What to do => The expected response is a copy of every line in the entries below that includes the word "Follow".

Records shown =>
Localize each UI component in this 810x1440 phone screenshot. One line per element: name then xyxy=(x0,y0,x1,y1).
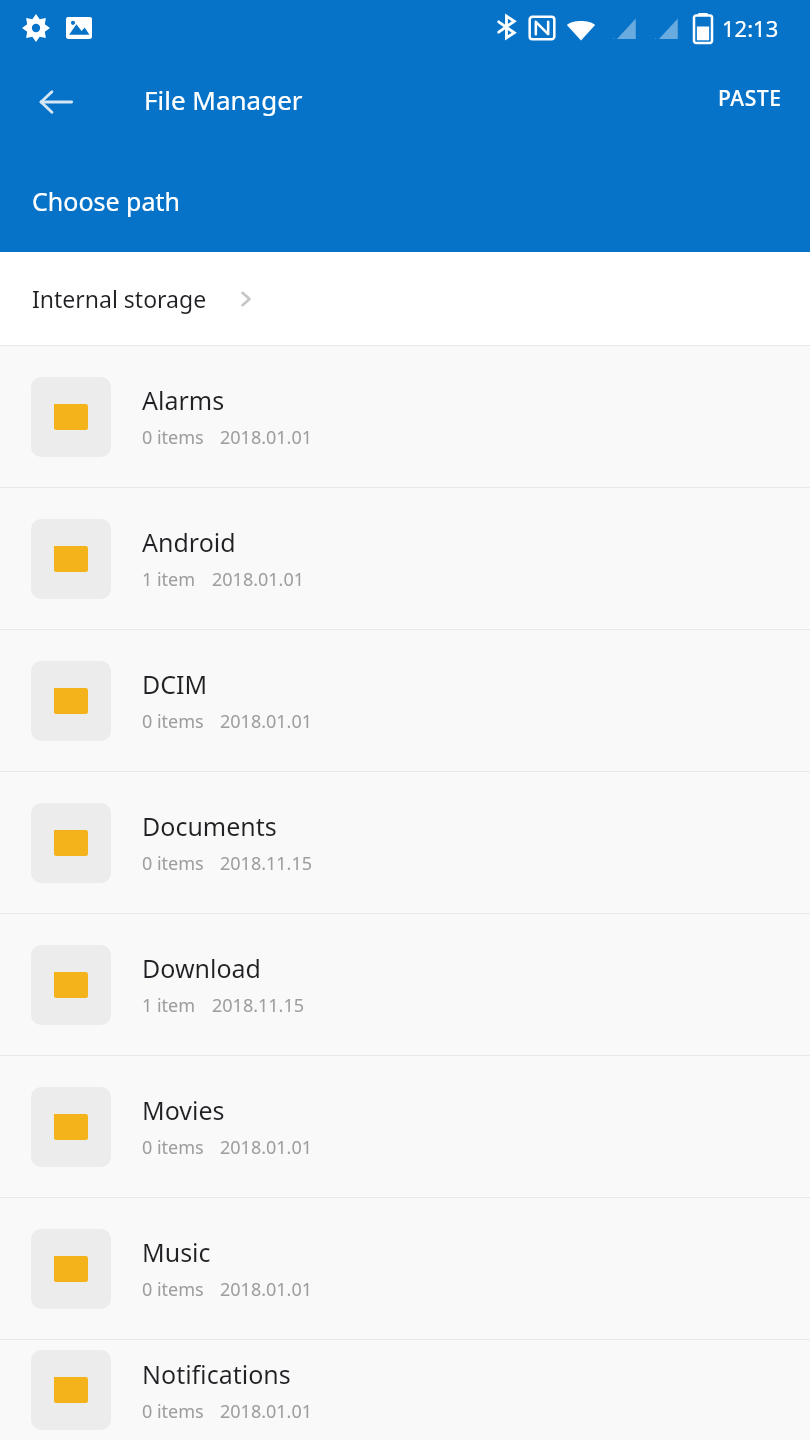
staticText: Choose path xyxy=(32,184,180,218)
staticText: 2018.01.01 xyxy=(220,709,313,734)
button[interactable]: DCIM xyxy=(0,630,810,771)
button[interactable]: PASTE xyxy=(702,72,798,125)
staticText: 2018.01.01 xyxy=(220,1399,313,1424)
staticText: 0 items xyxy=(142,851,204,876)
staticText: 1 item xyxy=(142,993,196,1018)
staticText: Music xyxy=(142,1235,211,1269)
button[interactable]: Documents xyxy=(0,772,810,913)
button[interactable]: Back xyxy=(22,68,90,136)
button[interactable]: Music xyxy=(0,1198,810,1339)
staticText: Alarms xyxy=(142,383,225,417)
staticText: File Manager xyxy=(144,82,303,117)
staticText: 2018.01.01 xyxy=(220,1277,313,1302)
staticText: Movies xyxy=(142,1093,225,1127)
staticText: Internal storage xyxy=(32,283,207,314)
button[interactable]: Internal storage xyxy=(0,252,810,345)
staticText: 1 item xyxy=(142,567,196,592)
staticText: 2018.01.01 xyxy=(220,1135,313,1160)
staticText: 2018.01.01 xyxy=(212,567,305,592)
staticText: PASTE xyxy=(718,84,782,113)
button[interactable]: Alarms xyxy=(0,346,810,487)
staticText: DCIM xyxy=(142,667,208,701)
staticText: 2018.11.15 xyxy=(220,851,313,876)
staticText: Download xyxy=(142,951,261,985)
staticText: 2018.11.15 xyxy=(212,993,305,1018)
staticText: Android xyxy=(142,525,236,559)
button[interactable]: Movies xyxy=(0,1056,810,1197)
staticText: 0 items xyxy=(142,1399,204,1424)
button[interactable]: Android xyxy=(0,488,810,629)
button[interactable]: Notifications xyxy=(0,1340,810,1440)
staticText: 0 items xyxy=(142,425,204,450)
button[interactable]: Download xyxy=(0,914,810,1055)
staticText: Notifications xyxy=(142,1357,291,1391)
staticText: 0 items xyxy=(142,709,204,734)
staticText: Documents xyxy=(142,809,277,843)
staticText: 0 items xyxy=(142,1277,204,1302)
staticText: 0 items xyxy=(142,1135,204,1160)
staticText: 12:13 xyxy=(722,13,779,43)
staticText: 2018.01.01 xyxy=(220,425,313,450)
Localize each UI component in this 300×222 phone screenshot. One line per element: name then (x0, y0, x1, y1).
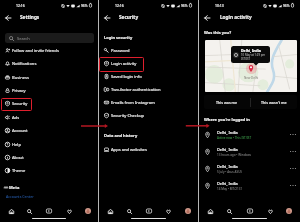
staticText: 14 May • MT/2131 (217, 187, 243, 191)
button[interactable]: Search (5, 33, 94, 43)
staticText: Delhi, India (217, 164, 238, 169)
staticText: Ads (12, 115, 20, 121)
staticText: Delhi, India (217, 181, 238, 186)
staticText: 5 July • Asus ASUS (217, 170, 242, 174)
button[interactable]: Activity (63, 205, 75, 217)
button[interactable]: More options (288, 130, 297, 139)
staticText: Settings (20, 14, 40, 20)
button[interactable]: Theme (0, 164, 98, 177)
staticText: Help (12, 142, 21, 148)
button[interactable]: Delhi, India (199, 177, 300, 194)
button[interactable]: Activity (162, 205, 174, 217)
staticText: Search (17, 36, 30, 41)
staticText: 96% (181, 4, 188, 8)
staticText: Theme (12, 168, 26, 174)
staticText: Apps and websites (111, 147, 147, 153)
button[interactable]: Accounts Center (6, 194, 34, 199)
staticText: Login activity (220, 14, 252, 20)
staticText: Emails from Instagram (111, 100, 155, 106)
staticText: Saved login info (111, 74, 142, 80)
button[interactable]: Reels (43, 205, 55, 217)
button[interactable]: More options (288, 164, 297, 173)
button[interactable]: Reels (143, 205, 155, 217)
staticText: 13 hours ago • Windows (217, 153, 252, 157)
button[interactable]: Apps and websites (99, 143, 198, 156)
staticText: 10:13 (215, 3, 224, 8)
staticText: Login activity (111, 61, 137, 67)
staticText: Two-factor authentication (111, 87, 161, 93)
button[interactable]: Search (123, 205, 135, 217)
staticText: Login security (104, 35, 133, 40)
button[interactable]: Search (223, 205, 235, 217)
button[interactable]: Help (0, 138, 98, 151)
button[interactable]: Search (23, 205, 35, 217)
button[interactable]: Activity (264, 205, 276, 217)
staticText: Active now • This IST/IST (217, 136, 252, 140)
button[interactable]: Follow and invite friends (0, 44, 98, 57)
staticText: Business (12, 75, 29, 81)
button[interactable]: Back (2, 12, 13, 23)
button[interactable]: Security (0, 97, 98, 110)
staticText: 96% (81, 4, 88, 8)
staticText: Privacy (12, 88, 26, 94)
staticText: 12:16 (16, 3, 25, 8)
button[interactable]: Password (99, 44, 198, 57)
staticText: 96% (283, 4, 290, 8)
button[interactable]: Reels (244, 205, 256, 217)
staticText: Delhi, India (217, 147, 238, 152)
button[interactable]: About (0, 151, 98, 164)
button[interactable]: Delhi, India (199, 126, 300, 143)
staticText: Security (119, 14, 139, 20)
button[interactable]: Notifications (0, 57, 98, 70)
button[interactable]: This wasn't me (251, 95, 297, 109)
staticText: Delhi, India (217, 130, 238, 135)
staticText: This wasn't me (261, 100, 287, 105)
staticText: 12:16 (115, 3, 124, 8)
button[interactable]: Back (101, 12, 112, 23)
button[interactable]: This was me (204, 95, 250, 109)
staticText: Notifications (12, 61, 37, 67)
button[interactable]: Home (204, 205, 216, 217)
staticText: 10 May at 1:29 pm (241, 53, 266, 57)
button[interactable]: Login activity (99, 57, 198, 70)
button[interactable]: Profile (283, 205, 295, 217)
button[interactable]: Delhi, India (199, 160, 300, 177)
button[interactable]: Privacy (0, 84, 98, 97)
button[interactable]: Two-factor authentication (99, 83, 198, 96)
button[interactable]: Profile (182, 205, 194, 217)
staticText: Security Checkup (111, 113, 145, 119)
button[interactable]: Security Checkup (99, 109, 198, 122)
button[interactable]: More options (288, 147, 297, 156)
button[interactable]: Back (201, 12, 212, 23)
staticText: Data and history (104, 133, 138, 138)
staticText: New Delhi (244, 76, 259, 80)
button[interactable]: Emails from Instagram (99, 96, 198, 109)
staticText: Meta (9, 185, 20, 190)
staticText: IST/IST (241, 57, 251, 61)
staticText: Password (111, 48, 130, 54)
button[interactable]: Home (5, 205, 17, 217)
staticText: Where you're logged in (204, 117, 250, 122)
staticText: Follow and invite friends (12, 48, 59, 54)
button[interactable]: Ads (0, 111, 98, 124)
staticText: Security (12, 101, 28, 107)
button[interactable]: Saved login info (99, 70, 198, 83)
staticText: Was this you? (204, 30, 232, 35)
button[interactable]: Home (104, 205, 116, 217)
button[interactable]: New Delhi (205, 40, 297, 92)
staticText: About (12, 155, 24, 161)
button[interactable]: Profile (82, 205, 94, 217)
button[interactable]: Delhi, India (199, 143, 300, 160)
button[interactable]: Business (0, 71, 98, 84)
button[interactable]: Account (0, 124, 98, 137)
staticText: Delhi, India (241, 48, 261, 53)
button[interactable]: More options (288, 181, 297, 190)
staticText: This was me (216, 100, 238, 105)
staticText: Account (12, 128, 28, 134)
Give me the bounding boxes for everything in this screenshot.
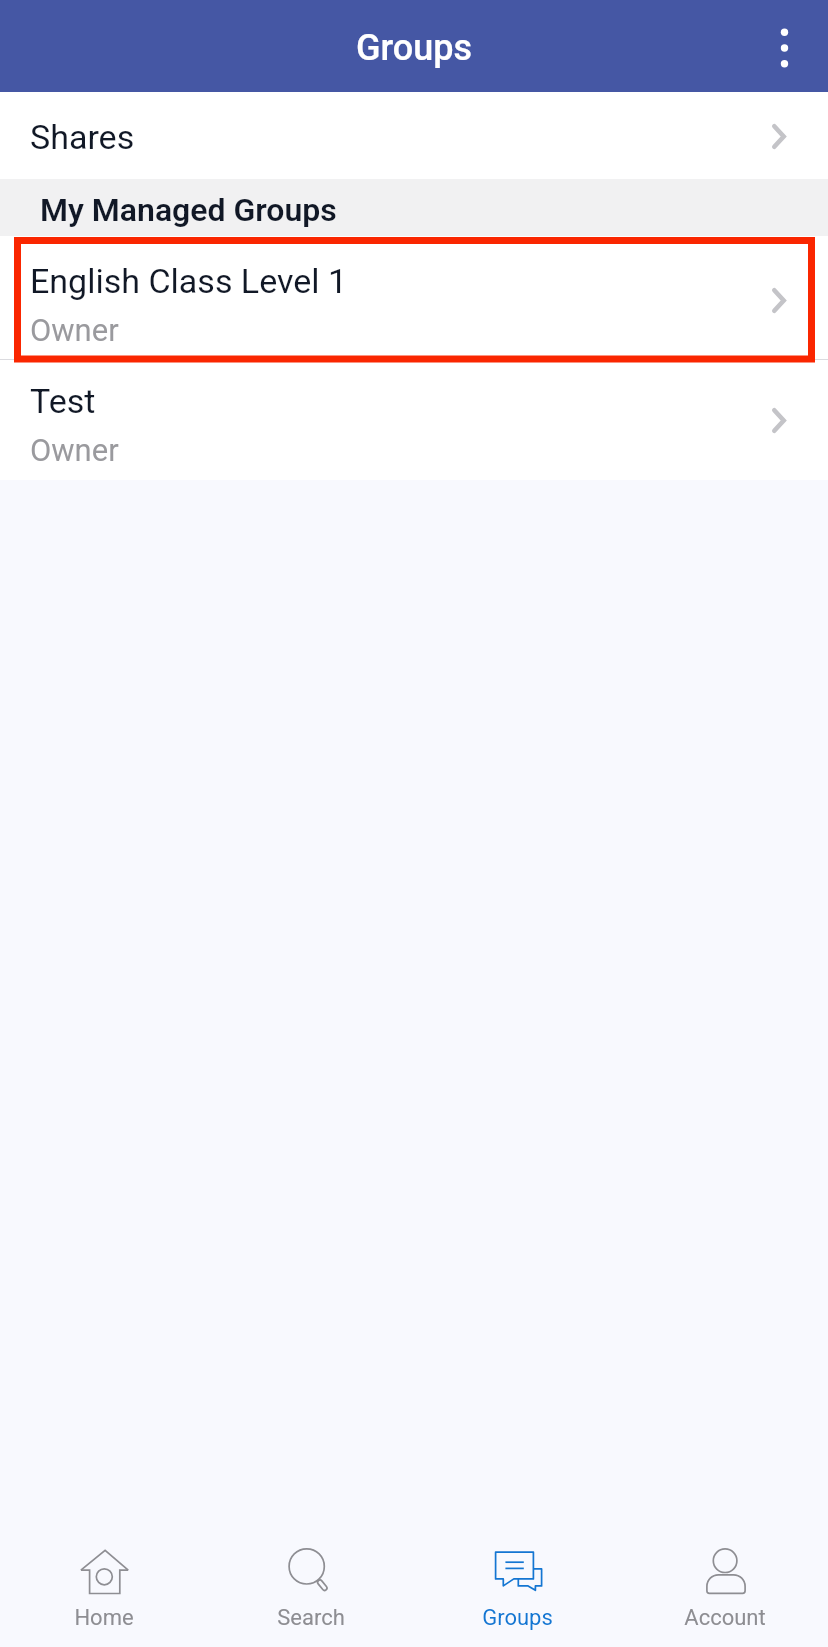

Written reply =>
button[interactable]: Follow and invite friends (0, 44, 98, 57)
staticText: Follow and invite friends (12, 48, 59, 54)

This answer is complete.